Abstract

Purpose– The purpose of this paper is to assess the impact of the impact of the single currency on the institutional design of the banking union, through evidence on the financial integration process.Design/methodology/approach– Data analysis uses multiple sources of data on key drivers of financial fragmentation. The paper starts from a snapshot the status of financial integration and then identifies the main components of this trend.Findings– Evidence shows that financial integration in the euro area between 2010 and 2014 retrenched at a quicker pace than outside the monetary union. Home bias persisted. Under market pressures, governments compete on funding costs by supporting “their” banks with massive state aids, which distorts the playing field and feed the risk-aversion loop. This situation intensifies frictions in credit markets, thus hampering the transmission of monetary policies and, potentially, economic growth. Taking stock of developments in the euro area, this paper discusses the theoretical framework of a banking union in a single currency area with decentralised fiscal policy sovereignty. It concludes that, when a crisis looms over, a common fiscal backstop can reduce pressures of financial fragmentation, driven by governments’ moral hazard and banks’ home bias.Research limitations/implications– Additional research is required to deepen the empirical analysis, with econometric modelling, on the links between governments’ implicit guarantees and banks’ home bias.
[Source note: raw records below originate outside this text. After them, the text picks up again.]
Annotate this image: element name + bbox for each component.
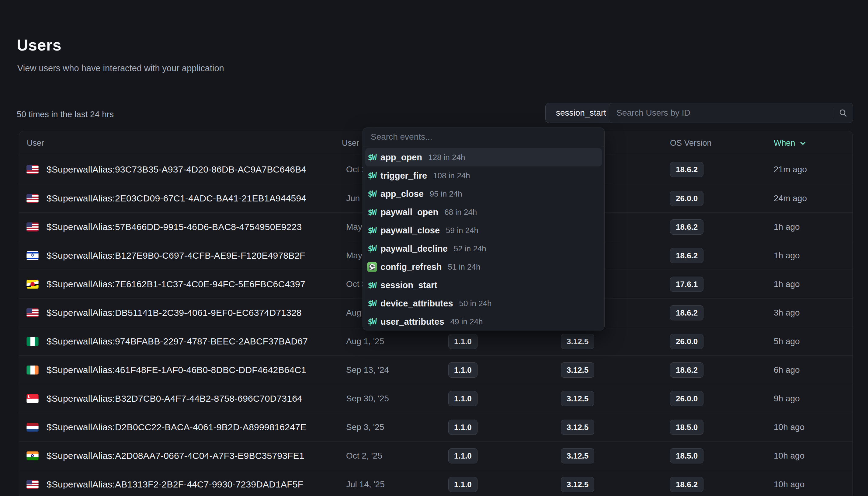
last-seen-when: 1h ago: [774, 222, 800, 232]
user-alias: $SuperwallAlias:974BFABB-2297-4787-BEEC-…: [47, 336, 308, 346]
user-alias: $SuperwallAlias:B32D7CB0-A4F7-44B2-8758-…: [47, 393, 302, 404]
table-row[interactable]: $SuperwallAlias:D2B0CC22-BACA-4061-9B2D-…: [19, 413, 852, 441]
event-dropdown-item[interactable]: $W session_start: [365, 276, 602, 294]
event-dropdown-item[interactable]: $W paywall_close 59 in 24h: [365, 221, 602, 239]
user-since-date: Sep 3, '25: [346, 422, 384, 432]
country-flag-icon: [27, 222, 38, 232]
os-version-badge: 18.6.2: [670, 305, 704, 321]
last-seen-when: 3h ago: [774, 308, 800, 318]
sdk-version-badge: 3.12.5: [561, 362, 594, 378]
user-alias: $SuperwallAlias:461F48FE-1AF0-46B0-8DBC-…: [47, 365, 306, 375]
table-row[interactable]: $SuperwallAlias:974BFABB-2297-4787-BEEC-…: [19, 327, 852, 355]
event-count: 52 in 24h: [454, 244, 486, 253]
event-count: 108 in 24h: [433, 171, 470, 181]
sdk-version-badge: 3.12.5: [561, 448, 594, 463]
event-filter-button[interactable]: session_start: [545, 103, 617, 123]
event-name: paywall_decline: [381, 244, 448, 254]
os-version-badge: 17.6.1: [670, 277, 704, 292]
column-header-user: User: [27, 138, 44, 148]
event-dropdown-item[interactable]: $W paywall_open 68 in 24h: [365, 203, 602, 221]
event-dropdown-item[interactable]: $W trigger_fire 108 in 24h: [365, 167, 602, 185]
event-dropdown-item[interactable]: $W device_attributes 50 in 24h: [365, 294, 602, 312]
country-flag-icon: [27, 194, 38, 203]
country-flag-icon: [27, 280, 38, 289]
user-alias: $SuperwallAlias:AB1313F2-2B2F-44C7-9930-…: [47, 479, 303, 490]
country-flag-icon: [27, 251, 38, 260]
superwall-event-icon: $W: [368, 281, 376, 290]
event-count: 51 in 24h: [448, 262, 480, 272]
last-seen-when: 5h ago: [774, 337, 800, 346]
last-seen-when: 10h ago: [774, 422, 804, 432]
user-since-date: Jun: [346, 193, 360, 203]
user-alias: $SuperwallAlias:B127E9B0-C697-4CFB-AE9E-…: [47, 250, 305, 261]
event-dropdown-item[interactable]: $W app_close 95 in 24h: [365, 185, 602, 203]
event-dropdown-item[interactable]: $W app_open 128 in 24h: [365, 148, 602, 167]
superwall-event-icon: $W: [368, 317, 376, 326]
user-since-date: Aug: [346, 308, 361, 318]
events-list: $W app_open 128 in 24h $W trigger_fire 1…: [363, 146, 604, 330]
column-header-user-since: User: [342, 138, 359, 148]
event-dropdown-item[interactable]: ⚽ config_refresh 51 in 24h: [365, 258, 602, 276]
user-since-date: Oct 2, '25: [346, 451, 382, 461]
os-version-badge: 18.6.2: [670, 248, 704, 263]
when-header-label: When: [774, 138, 795, 148]
app-version-badge: 1.1.0: [448, 362, 478, 378]
os-version-badge: 18.6.2: [670, 362, 704, 378]
table-row[interactable]: $SuperwallAlias:AB1313F2-2B2F-44C7-9930-…: [19, 470, 852, 496]
os-version-badge: 26.0.0: [670, 334, 704, 349]
user-search-input[interactable]: [609, 108, 833, 118]
event-name: app_close: [381, 189, 424, 199]
user-since-date: Jul 14, '25: [346, 480, 385, 489]
event-name: trigger_fire: [381, 171, 427, 181]
os-version-badge: 18.6.2: [670, 219, 704, 235]
os-version-badge: 26.0.0: [670, 391, 704, 406]
event-name: config_refresh: [381, 262, 441, 272]
page-title: Users: [17, 36, 61, 54]
country-flag-icon: [27, 480, 38, 489]
country-flag-icon: [27, 451, 38, 460]
last-seen-when: 10h ago: [774, 451, 804, 461]
os-version-badge: 26.0.0: [670, 191, 704, 206]
event-count: 59 in 24h: [446, 226, 478, 235]
user-since-date: Aug 1, '25: [346, 337, 384, 346]
event-name: session_start: [381, 280, 437, 290]
superwall-event-icon: $W: [368, 299, 376, 308]
country-flag-icon: [27, 165, 38, 174]
app-version-badge: 1.1.0: [448, 448, 478, 463]
events-search-input[interactable]: [371, 132, 596, 142]
table-row[interactable]: $SuperwallAlias:A2D08AA7-0667-4C04-A7F3-…: [19, 441, 852, 470]
column-header-when[interactable]: When: [774, 138, 807, 148]
user-alias: $SuperwallAlias:57B466DD-9915-46D6-BAC8-…: [47, 222, 302, 232]
table-row[interactable]: $SuperwallAlias:B32D7CB0-A4F7-44B2-8758-…: [19, 384, 852, 413]
event-dropdown-item[interactable]: $W user_attributes 49 in 24h: [365, 312, 602, 330]
chevron-down-icon: [799, 139, 807, 147]
event-count: 50 in 24h: [459, 299, 492, 308]
sdk-version-badge: 3.12.5: [561, 477, 594, 492]
column-header-os-version: OS Version: [670, 138, 712, 148]
sdk-version-badge: 3.12.5: [561, 391, 594, 406]
search-icon[interactable]: [833, 108, 853, 118]
user-alias: $SuperwallAlias:7E6162B1-1C37-4C0E-94FC-…: [47, 279, 305, 289]
event-name: app_open: [381, 153, 422, 162]
superwall-event-icon: $W: [368, 189, 376, 198]
event-count: 95 in 24h: [430, 189, 462, 199]
table-row[interactable]: $SuperwallAlias:461F48FE-1AF0-46B0-8DBC-…: [19, 355, 852, 384]
event-count: 68 in 24h: [444, 207, 477, 217]
user-search-box: [609, 103, 853, 123]
last-seen-when: 10h ago: [774, 480, 804, 489]
country-flag-icon: [27, 423, 38, 432]
event-dropdown-item[interactable]: $W paywall_decline 52 in 24h: [365, 239, 602, 258]
user-alias: $SuperwallAlias:A2D08AA7-0667-4C04-A7F3-…: [47, 451, 304, 461]
event-name: user_attributes: [381, 317, 444, 327]
event-name: device_attributes: [381, 298, 453, 309]
superwall-event-icon: $W: [368, 171, 376, 180]
user-alias: $SuperwallAlias:DB51141B-2C39-4061-9EF0-…: [47, 308, 302, 318]
app-version-badge: 1.1.0: [448, 334, 478, 349]
user-alias: $SuperwallAlias:D2B0CC22-BACA-4061-9B2D-…: [47, 422, 306, 432]
sdk-version-badge: 3.12.5: [561, 334, 594, 349]
app-version-badge: 1.1.0: [448, 420, 478, 435]
user-since-date: May: [346, 251, 362, 261]
event-name: paywall_open: [381, 207, 438, 217]
user-since-date: Sep 13, '24: [346, 365, 389, 375]
superwall-event-icon: $W: [368, 153, 376, 162]
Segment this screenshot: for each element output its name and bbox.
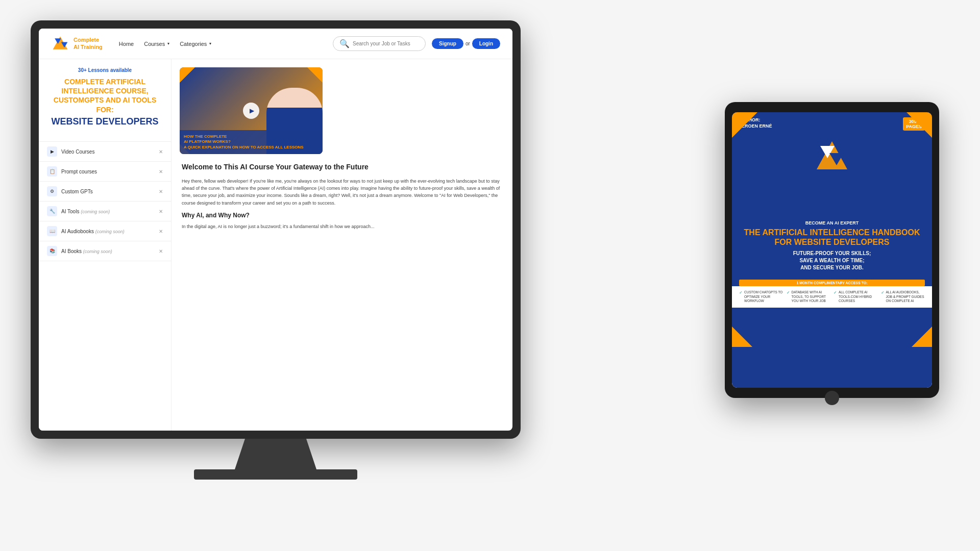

This is an initial data analysis.Originality/value– Under market pressure, governments in a single currency area tend to be overprotective (more than countries with full monetary sovereignty) towards their own banking system and so trigger financial fragmentation (enhancing banks’ home bias). To revert that, a common fiscal backstop is an essential element of the institutional design. The paper shows empirical evidence and theory, as well as it identifies underlying market failures. It links the single currency to the institutional design of a banking union. This important dimension is brought into a coherent framework.